Authors:
Ecem Erin
1
and
Beren Semiz
2
Affiliations:
1
Department of Physics, Bogazici University, Istanbul, Turkey
;
2
Department of Electrical and Electronics Engineering, Koc University, Istanbul, Turkey
Keyword(s):
Seismocardiogram, Cardiovascular Health Monitoring, Valvular Heart Disease, Biomedical Signal Processing.
Abstract:
Cardiovascular diseases are one of the top causes of mortality, accounting for a sizeable portion of all fatalities globally. Among cardiovascular diseases, valvular heart diseases (VHDs) affect greater number of people and have higher mortality rates. Current VHD assessment methods are cost-inefficient and limited to clinical settings, therefore there is a compelling need for non-invasive and continuous VHD monitoring systems. In this work, a novel framework was proposed to distinguish between aortic stenosis (AS), aortic valve regurgitation (AR), mitral valve stenosis (MS), and mitral valve regurgitation (MR) using tri-axial seismocardiogram (SCG) signals acquired from the mid-sternum. First, seismology domain knowledge was leveraged and applied to SCG signals through ObsPy toolbox for pre-processing.

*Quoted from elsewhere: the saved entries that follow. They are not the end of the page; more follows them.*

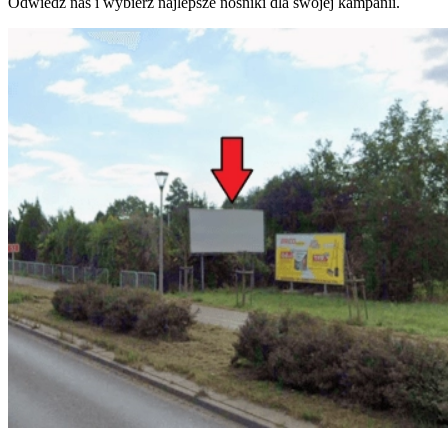
Odwiedź nas i wybierz najlepsze nośniki dla swojej kampanii.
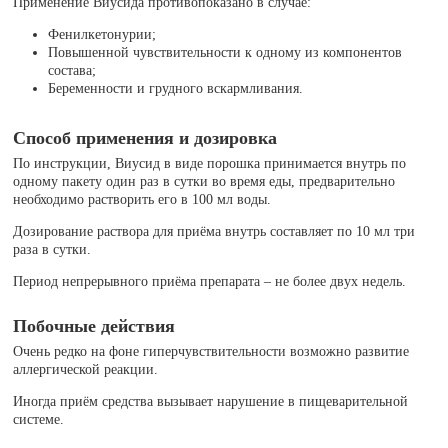
Применение Виусида противопоказано в случае:
Фенилкетонурии;
Повышенной чувствительности к одному из компонентов
состава;
Беременности и грудного вскармливания.
Способ применения и дозировка
По инструкции, Виусид в виде порошка принимается внутрь по
одному пакету один раз в сутки во время еды, предварительно
необходимо растворить его в 100 мл воды.
Дозирование раствора для приёма внутрь составляет по 10 мл три
раза в сутки.
Период непрерывного приёма препарата – не более двух недель.
Побочные действия
Очень редко на фоне гиперчувствительности возможно развитие
аллергической реакции.
Иногда приём средства вызывает нарушение в пищеварительной
системе.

From pre-processed signal segments, spectrogram, wavelet, chromagram, tempogram and zero-crossing-rate features were extracted. Following p-value analysis and variance thresholding, a
multi-label/multi-class classification framework based on gradient boosting trees was developed to distinguish between AS, AR, MS and MR cases. For all four VHDs, the accuracy, precision, recall and f1-score values were above 95%, best performing axis being the dorso-ventral direction. Overall, the results showed that spectral analysis of SCG signals can provide valuable information regarding VHDs and potentially be used in the design of continuous monitoring systems.